About myself
Dr Marten Hoeksema is an assistant professor at the Medical Biochemistry department of Amsterdam UMC (University of Amsterdam). He obtained his PhD at the UvA in 2016, studying the epigenetic regulation of macrophages in atherosclerosis. After this, he performed his post-doctoral training (2016-2021) in the lab of prof.dr. Glass at UC San Diego, CA, USA, in which he studied genetic variation and enhancer function in macrophages. Supported by a Marie Curie fellowship, he returned to Amsterdam UMC in 2021, where he now is setting up his own research group. His research, funded by an ERC Starting Grant and a Dutch Heart Foundation Sr. Scientist Dekker fellowship, focusses on identifying the transcriptional regulators that shape the macrophage phenotype in disease states. For this Bertus Kemp stipendium, dr. Hoeksema will collobarate with and visit the lab of dr. Emiel van der Vorst, group leader at the University of Aachen, who is renowned for his work on kinase arrays to identify active signalling pathways in cells.
About the research
Dysregulated macrophage function is a key underlying factor in the development of many inflammatory diseases. Cytokines, small secreted signalling molecules with immunomodulatory functions, influence the phenotype of macrophages and thereby disease states. Although cytokines have very diverse functions, many signalling pathways are similar. After binding to their cytokine receptor, Janus kinase (JAK) proteins and signal transducer and activator of transcription (STAT) transcription factors (TFs) are activated. STATs then shuttle to the nucleus and bind specific recognition motifs in gene enhancers and promoters, thereby regulating inflammatory gene expression.
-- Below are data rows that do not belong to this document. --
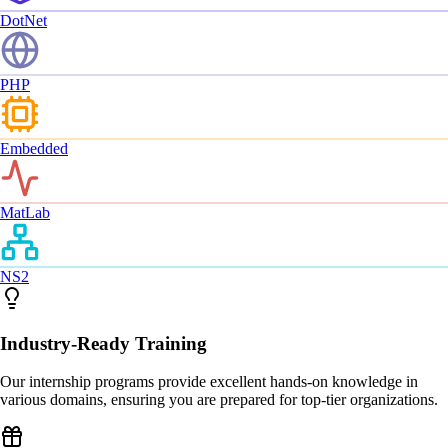
DotNet
PHP
Embedded
MatLab
NS2
Industry-Ready Training
Our internship programs provide excellent hands-on knowledge in
various domains, ensuring you are prepared for top-tier organizations.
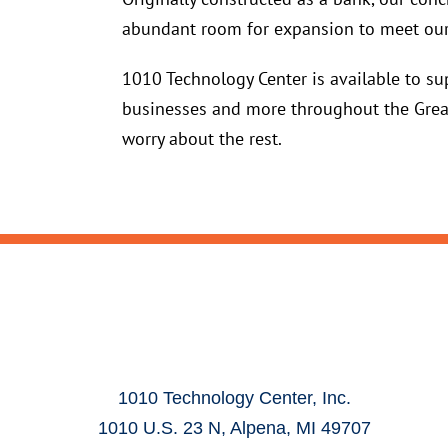
abundant room for expansion to meet our
1010 Technology Center is available to sup
businesses and more throughout the Great
worry about the rest.
1010 Technology Center, Inc.
1010 U.S. 23 N, Alpena, MI 49707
This leads to an intriguing paradox: how do cytokines with different roles (from pro- to anti-inflammatory) elicit their specific responses despite using similar pathways to activate STATs? This paradox of cytokine specificity is a major challenge in immunological research. It remains unclear how immune cells relay cytokine-specific signals to elicit the appropriate response.
This has implications for the development of anti-inflammatory drugs. JAK inhibitors have shown great promise in the treatment of inflammatory diseases such as rheumatoid arthritis (RA). However, due to their ability to target multiple cytokine pathways, they are also associated with a number of adverse effects. As a result, current research efforts are focused on developing more selective JAK inhibitors. However, these will still affect a variety of cytokine pathways.
Our goal is to identify the specific kinases that are activated in response to cytokine stimulation and to distinguish between cytokine-mediated responses. This knowledge will facilitate the development of more targeted interventions for inflammatory diseases.